While fertility apps use individualised information to estimate the most fertile period, they are not completely reliable. And even if an app indicates when a woman is most fertile, it doesn’t mean a pregnancy will follow if a couple has sex during this window.
The menstrual cycle
A woman’s menstrual cycle consists of three phases: menstrual bleeding, the follicular phase (when an egg-containing follicle is growing) and the luteal phase (the two weeks after ovulation prior to the next period).
It’s traditionally been thought the follicular phase varies in length between women, whereas the luteal phase is relatively constant between women – generally around 14 days. All phases together are thought to amount to a cycle lasting 28 days.
The actual time of ovulation, which occurs at the end of the follicular phase, is marked by the rise in a hormone called the luteinising hormone. This can be measured by a blood test, or more conveniently by urine dipsticks (the same mechanism used for at-home pregnancy tests).
Physical changes during ovulation include altered vaginal secretions and a subtle drop and then rise in basal body temperature.
A woman can become pregnant during the five days before ovulation or on the day of ovulation. However, the most fertile days are the three days leading up to and including ovulation. By 12-24 hours after ovulation, a woman is no longer able to conceive during that menstrual cycle.
How the apps work
When a woman logs the beginning of her menstrual cycle, fertility apps attempt to predict, using inbuilt algorithms, when ovulation might occur. The app then recommends the timing of intercourse accordingly to optimise the user’s chance of becoming pregnant.
Calendar-based apps rely entirely on menstrual cycle length and an assumption ovulation occurs 14 days before the next period.
Many of the more sophisticated apps collect data on basal body temperature, while some also call for a woman to examine her cervical mucus secretions, or include results from at-home ovulation test kits.
There may be ancillary options to track mood and feelings, diet and exercise, and sexual intercourse.
Are they effective?
Australian researchers recently looked at 36 fertility apps most commonly downloaded by Australian women. The research, yet to be published, indicated less than half (42.7%) of the apps predicted the correct ovulation date.
A published study looking at 12 fertility apps found the calendar-based apps did not correctly determine the ovulation date when the average length of previous cycles was different to the estimated current cycle length. The prediction of fertile days based solely on previous cycle lengths is a clear limitation of calendar-based apps.
For apps collecting temperature data, the prediction of highly fertile days was also commonly missed due to the use of data from previous rather than current cycles.
It’s likely the apps which request more information will have better accuracy. But their effectiveness also relies on the user entering information correctly and consistently.
Importantly, a recent study looking at more than 600,000 menstrual cycles from 124,648 women tracked by the Natural Cycles app showed the luteal phase is often considerably longer or shorter than 14 days. This calls into question the fundamental premise of a standard 28 day cycle on which many apps are based.

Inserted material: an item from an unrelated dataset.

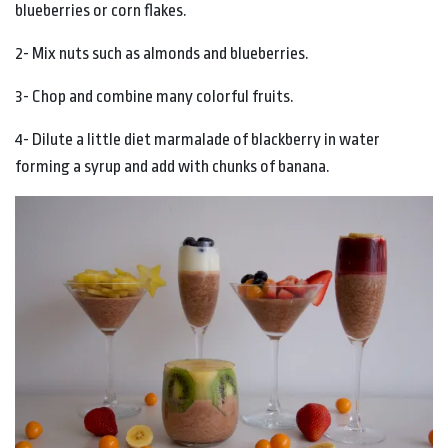
blueberries or corn flakes.
2- Mix nuts such as almonds and blueberries.
3- Chop and combine many colorful fruits.
4- Dilute a little diet marmalade of blackberry in water
forming a syrup and add with chunks of banana.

We have confirmed this using the Flo app, demonstrating differences in cycle length based on body mass index (BMI), age and ethnic background.
In women who had logged at least three cycles on the Flo app (1.5 million women), we found just 16.3% had a median 28 day cycle. A higher percentage of older women (aged 40+) had shorter cycles; whereas Asian women and women with a very high BMI tended to have longer cycles.From Shutterstock.com
An algorithm can’t capture all factors that affect fertility
Although we need more research in this area, the evidence so far suggests if you’re trying to have a baby, you shouldn’t rely too heavily on an app – particularly if you’re finding it hard to conceive.
Various factors such as diet, exercise, body weight, and ethnicity can play a role in a woman’s menstrual cycle and a couple’s chance of conceiving. While many apps allow users to input this information, changes such as an increase or decrease in body weight, or times of high stress, which may lead to irregular menstrual cycles, are not incorporated into the algorithms that predict when a woman will be most fertile.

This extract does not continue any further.